WHAT THE EXERCISE ASKS: Print out every entry that follows, exactly as written.

(MATERIAL TO PROCESS Opens)

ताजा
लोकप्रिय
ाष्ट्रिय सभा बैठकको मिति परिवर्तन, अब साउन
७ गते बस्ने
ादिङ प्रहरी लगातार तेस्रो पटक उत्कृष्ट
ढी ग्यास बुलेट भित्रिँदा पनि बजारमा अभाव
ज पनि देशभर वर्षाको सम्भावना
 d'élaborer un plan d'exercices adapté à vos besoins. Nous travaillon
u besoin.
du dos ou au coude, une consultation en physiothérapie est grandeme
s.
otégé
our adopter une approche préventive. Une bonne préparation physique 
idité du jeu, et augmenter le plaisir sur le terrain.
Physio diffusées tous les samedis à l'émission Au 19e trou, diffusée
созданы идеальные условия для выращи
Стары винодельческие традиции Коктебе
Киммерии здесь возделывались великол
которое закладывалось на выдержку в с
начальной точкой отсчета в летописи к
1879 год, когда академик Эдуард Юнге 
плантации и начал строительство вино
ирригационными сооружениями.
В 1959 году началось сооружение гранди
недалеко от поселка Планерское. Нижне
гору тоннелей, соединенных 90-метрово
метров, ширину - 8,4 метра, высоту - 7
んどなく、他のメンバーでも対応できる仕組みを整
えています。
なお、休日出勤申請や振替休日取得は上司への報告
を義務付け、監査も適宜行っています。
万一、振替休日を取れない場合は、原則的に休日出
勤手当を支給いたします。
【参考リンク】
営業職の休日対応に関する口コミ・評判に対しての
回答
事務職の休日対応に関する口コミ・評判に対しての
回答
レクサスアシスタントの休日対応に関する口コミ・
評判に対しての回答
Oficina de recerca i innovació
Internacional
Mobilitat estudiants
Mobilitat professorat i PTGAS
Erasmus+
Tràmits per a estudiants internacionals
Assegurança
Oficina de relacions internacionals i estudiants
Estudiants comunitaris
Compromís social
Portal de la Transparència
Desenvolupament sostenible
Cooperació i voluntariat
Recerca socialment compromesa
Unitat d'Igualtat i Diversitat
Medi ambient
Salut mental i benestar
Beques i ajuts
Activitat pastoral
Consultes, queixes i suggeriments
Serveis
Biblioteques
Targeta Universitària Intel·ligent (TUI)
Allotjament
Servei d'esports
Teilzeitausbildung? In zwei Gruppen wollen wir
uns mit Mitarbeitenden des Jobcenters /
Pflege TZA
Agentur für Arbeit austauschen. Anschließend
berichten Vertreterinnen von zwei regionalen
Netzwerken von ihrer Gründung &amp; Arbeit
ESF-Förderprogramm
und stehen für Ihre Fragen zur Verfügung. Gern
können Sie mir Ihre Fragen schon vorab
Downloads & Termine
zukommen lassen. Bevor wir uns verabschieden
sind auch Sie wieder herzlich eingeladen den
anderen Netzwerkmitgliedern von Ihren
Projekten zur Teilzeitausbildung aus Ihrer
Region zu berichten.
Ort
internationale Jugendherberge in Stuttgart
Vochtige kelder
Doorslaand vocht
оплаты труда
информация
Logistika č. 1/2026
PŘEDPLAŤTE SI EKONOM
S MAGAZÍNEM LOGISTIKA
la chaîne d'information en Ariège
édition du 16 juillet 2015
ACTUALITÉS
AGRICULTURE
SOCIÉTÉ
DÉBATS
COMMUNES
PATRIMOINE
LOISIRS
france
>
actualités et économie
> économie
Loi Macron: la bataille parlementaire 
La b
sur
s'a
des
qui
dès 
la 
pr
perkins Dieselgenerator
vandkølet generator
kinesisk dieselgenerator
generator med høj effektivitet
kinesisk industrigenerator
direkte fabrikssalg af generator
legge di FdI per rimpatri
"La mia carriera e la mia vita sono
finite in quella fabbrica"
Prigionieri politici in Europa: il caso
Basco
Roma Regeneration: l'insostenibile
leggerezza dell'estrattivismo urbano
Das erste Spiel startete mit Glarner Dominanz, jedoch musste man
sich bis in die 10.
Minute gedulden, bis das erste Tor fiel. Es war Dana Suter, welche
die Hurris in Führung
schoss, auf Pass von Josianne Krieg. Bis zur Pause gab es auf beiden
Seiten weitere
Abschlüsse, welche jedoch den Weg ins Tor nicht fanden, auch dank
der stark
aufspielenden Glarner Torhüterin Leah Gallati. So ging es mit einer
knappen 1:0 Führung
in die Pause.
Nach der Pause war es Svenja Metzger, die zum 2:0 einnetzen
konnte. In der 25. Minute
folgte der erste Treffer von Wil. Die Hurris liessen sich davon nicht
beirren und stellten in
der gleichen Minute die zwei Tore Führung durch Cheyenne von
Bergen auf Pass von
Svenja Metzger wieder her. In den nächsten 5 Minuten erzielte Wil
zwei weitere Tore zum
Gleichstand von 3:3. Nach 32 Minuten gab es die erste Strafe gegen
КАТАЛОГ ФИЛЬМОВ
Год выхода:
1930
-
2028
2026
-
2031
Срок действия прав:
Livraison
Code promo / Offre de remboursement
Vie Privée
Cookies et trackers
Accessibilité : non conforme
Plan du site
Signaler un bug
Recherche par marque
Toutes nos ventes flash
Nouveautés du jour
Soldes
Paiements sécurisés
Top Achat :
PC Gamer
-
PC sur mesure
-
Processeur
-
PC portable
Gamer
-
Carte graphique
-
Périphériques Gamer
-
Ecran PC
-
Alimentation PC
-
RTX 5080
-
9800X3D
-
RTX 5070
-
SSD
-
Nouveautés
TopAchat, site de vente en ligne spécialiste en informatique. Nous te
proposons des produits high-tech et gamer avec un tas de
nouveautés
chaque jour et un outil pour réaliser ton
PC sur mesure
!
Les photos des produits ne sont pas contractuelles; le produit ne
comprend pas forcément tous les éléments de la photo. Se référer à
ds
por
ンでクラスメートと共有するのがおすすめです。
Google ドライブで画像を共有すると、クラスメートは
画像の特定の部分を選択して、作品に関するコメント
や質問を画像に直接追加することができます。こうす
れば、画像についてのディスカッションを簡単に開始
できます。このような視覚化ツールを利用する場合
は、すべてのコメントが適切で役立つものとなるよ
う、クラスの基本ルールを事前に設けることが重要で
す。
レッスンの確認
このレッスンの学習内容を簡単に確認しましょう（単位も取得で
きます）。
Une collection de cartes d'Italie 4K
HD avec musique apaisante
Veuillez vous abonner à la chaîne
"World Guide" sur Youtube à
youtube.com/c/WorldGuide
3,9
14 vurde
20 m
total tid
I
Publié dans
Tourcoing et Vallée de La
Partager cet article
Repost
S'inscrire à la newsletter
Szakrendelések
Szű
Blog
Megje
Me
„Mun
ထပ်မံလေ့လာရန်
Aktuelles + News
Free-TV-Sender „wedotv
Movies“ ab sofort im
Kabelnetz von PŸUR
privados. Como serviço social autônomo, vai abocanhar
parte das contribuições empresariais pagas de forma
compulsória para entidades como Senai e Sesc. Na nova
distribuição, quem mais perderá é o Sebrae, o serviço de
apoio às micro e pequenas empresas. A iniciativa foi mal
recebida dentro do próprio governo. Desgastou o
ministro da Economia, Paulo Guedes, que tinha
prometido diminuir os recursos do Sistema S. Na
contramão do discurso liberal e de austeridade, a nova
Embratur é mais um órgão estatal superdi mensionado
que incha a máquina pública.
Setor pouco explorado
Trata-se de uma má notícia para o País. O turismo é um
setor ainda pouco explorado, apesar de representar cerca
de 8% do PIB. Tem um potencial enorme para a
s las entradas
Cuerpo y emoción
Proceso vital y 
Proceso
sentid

(MATERIAL TO PROCESS Closes)

RESULT:
ताजा
लोकप्रिय
ाष्ट्रिय सभा बैठकको मिति परिवर्तन, अब साउन
७ गते बस्ने
ादिङ प्रहरी लगातार तेस्रो पटक उत्कृष्ट
ढी ग्यास बुलेट भित्रिँदा पनि बजारमा अभाव
ज पनि देशभर वर्षाको सम्भावना
 d'élaborer un plan d'exercices adapté à vos besoins. Nous travaillon
u besoin.
du dos ou au coude, une consultation en physiothérapie est grandeme
s.
otégé
our adopter une approche préventive. Une bonne préparation physique 
idité du jeu, et augmenter le plaisir sur le terrain.
Physio diffusées tous les samedis à l'émission Au 19e trou, diffusée
созданы идеальные условия для выращи
Стары винодельческие традиции Коктебе
Киммерии здесь возделывались великол
которое закладывалось на выдержку в с
начальной точкой отсчета в летописи к
1879 год, когда академик Эдуард Юнге 
плантации и начал строительство вино
ирригационными сооружениями.
В 1959 году началось сооружение гранди
недалеко от поселка Планерское. Нижне
гору тоннелей, соединенных 90-метрово
метров, ширину - 8,4 метра, высоту - 7
んどなく、他のメンバーでも対応できる仕組みを整
えています。
なお、休日出勤申請や振替休日取得は上司への報告
を義務付け、監査も適宜行っています。
万一、振替休日を取れない場合は、原則的に休日出
勤手当を支給いたします。
【参考リンク】
営業職の休日対応に関する口コミ・評判に対しての
回答
事務職の休日対応に関する口コミ・評判に対しての
回答
レクサスアシスタントの休日対応に関する口コミ・
評判に対しての回答
Oficina de recerca i innovació
Internacional
Mobilitat estudiants
Mobilitat professorat i PTGAS
Erasmus+
Tràmits per a estudiants internacionals
Assegurança
Oficina de relacions internacionals i estudiants
Estudiants comunitaris
Compromís social
Portal de la Transparència
Desenvolupament sostenible
Cooperació i voluntariat
Recerca socialment compromesa
Unitat d'Igualtat i Diversitat
Medi ambient
Salut mental i benestar
Beques i ajuts
Activitat pastoral
Consultes, queixes i suggeriments
Serveis
Biblioteques
Targeta Universitària Intel·ligent (TUI)
Allotjament
Servei d'esports
Teilzeitausbildung? In zwei Gruppen wollen wir
uns mit Mitarbeitenden des Jobcenters /
Pflege TZA
Agentur für Arbeit austauschen. Anschließend
berichten Vertreterinnen von zwei regionalen
Netzwerken von ihrer Gründung &amp; Arbeit
ESF-Förderprogramm
und stehen für Ihre Fragen zur Verfügung. Gern
können Sie mir Ihre Fragen schon vorab
Downloads & Termine
zukommen lassen. Bevor wir uns verabschieden
sind auch Sie wieder herzlich eingeladen den
anderen Netzwerkmitgliedern von Ihren
Projekten zur Teilzeitausbildung aus Ihrer
Region zu berichten.
Ort
internationale Jugendherberge in Stuttgart
Vochtige kelder
Doorslaand vocht
оплаты труда
информация
Logistika č. 1/2026
PŘEDPLAŤTE SI EKONOM
S MAGAZÍNEM LOGISTIKA
la chaîne d'information en Ariège
édition du 16 juillet 2015
ACTUALITÉS
AGRICULTURE
SOCIÉTÉ
DÉBATS
COMMUNES
PATRIMOINE
LOISIRS
france
>
actualités et économie
> économie
Loi Macron: la bataille parlementaire 
La b
sur
s'a
des
qui
dès 
la 
pr
perkins Dieselgenerator
vandkølet generator
kinesisk dieselgenerator
generator med høj effektivitet
kinesisk industrigenerator
direkte fabrikssalg af generator
legge di FdI per rimpatri
"La mia carriera e la mia vita sono
finite in quella fabbrica"
Prigionieri politici in Europa: il caso
Basco
Roma Regeneration: l'insostenibile
leggerezza dell'estrattivismo urbano
Das erste Spiel startete mit Glarner Dominanz, jedoch musste man
sich bis in die 10.
Minute gedulden, bis das erste Tor fiel. Es war Dana Suter, welche
die Hurris in Führung
schoss, auf Pass von Josianne Krieg. Bis zur Pause gab es auf beiden
Seiten weitere
Abschlüsse, welche jedoch den Weg ins Tor nicht fanden, auch dank
der stark
aufspielenden Glarner Torhüterin Leah Gallati. So ging es mit einer
knappen 1:0 Führung
in die Pause.
Nach der Pause war es Svenja Metzger, die zum 2:0 einnetzen
konnte. In der 25. Minute
folgte der erste Treffer von Wil. Die Hurris liessen sich davon nicht
beirren und stellten in
der gleichen Minute die zwei Tore Führung durch Cheyenne von
Bergen auf Pass von
Svenja Metzger wieder her. In den nächsten 5 Minuten erzielte Wil
zwei weitere Tore zum
Gleichstand von 3:3. Nach 32 Minuten gab es die erste Strafe gegen
КАТАЛОГ ФИЛЬМОВ
Год выхода:
1930
-
2028
2026
-
2031
Срок действия прав:
Livraison
Code promo / Offre de remboursement
Vie Privée
Cookies et trackers
Accessibilité : non conforme
Plan du site
Signaler un bug
Recherche par marque
Toutes nos ventes flash
Nouveautés du jour
Soldes
Paiements sécurisés
Top Achat :
PC Gamer
-
PC sur mesure
-
Processeur
-
PC portable
Gamer
-
Carte graphique
-
Périphériques Gamer
-
Ecran PC
-
Alimentation PC
-
RTX 5080
-
9800X3D
-
RTX 5070
-
SSD
-
Nouveautés
TopAchat, site de vente en ligne spécialiste en informatique. Nous te
proposons des produits high-tech et gamer avec un tas de
nouveautés
chaque jour et un outil pour réaliser ton
PC sur mesure
!
Les photos des produits ne sont pas contractuelles; le produit ne
comprend pas forcément tous les éléments de la photo. Se référer à
ds
por
ンでクラスメートと共有するのがおすすめです。
Google ドライブで画像を共有すると、クラスメートは
画像の特定の部分を選択して、作品に関するコメント
や質問を画像に直接追加することができます。こうす
れば、画像についてのディスカッションを簡単に開始
できます。このような視覚化ツールを利用する場合
は、すべてのコメントが適切で役立つものとなるよ
う、クラスの基本ルールを事前に設けることが重要で
す。
レッスンの確認
このレッスンの学習内容を簡単に確認しましょう（単位も取得で
きます）。
Une collection de cartes d'Italie 4K
HD avec musique apaisante
Veuillez vous abonner à la chaîne
"World Guide" sur Youtube à
youtube.com/c/WorldGuide
3,9
14 vurde
20 m
total tid
I
Publié dans
Tourcoing et Vallée de La
Partager cet article
Repost
S'inscrire à la newsletter
Szakrendelések
Szű
Blog
Megje
Me
„Mun
ထပ်မံလေ့လာရန်
Aktuelles + News
Free-TV-Sender „wedotv
Movies“ ab sofort im
Kabelnetz von PŸUR
privados. Como serviço social autônomo, vai abocanhar
parte das contribuições empresariais pagas de forma
compulsória para entidades como Senai e Sesc. Na nova
distribuição, quem mais perderá é o Sebrae, o serviço de
apoio às micro e pequenas empresas. A iniciativa foi mal
recebida dentro do próprio governo. Desgastou o
ministro da Economia, Paulo Guedes, que tinha
prometido diminuir os recursos do Sistema S. Na
contramão do discurso liberal e de austeridade, a nova
Embratur é mais um órgão estatal superdi mensionado
que incha a máquina pública.
Setor pouco explorado
Trata-se de uma má notícia para o País. O turismo é um
setor ainda pouco explorado, apesar de representar cerca
de 8% do PIB. Tem um potencial enorme para a
s las entradas
Cuerpo y emoción
Proceso vital y 
Proceso
sentid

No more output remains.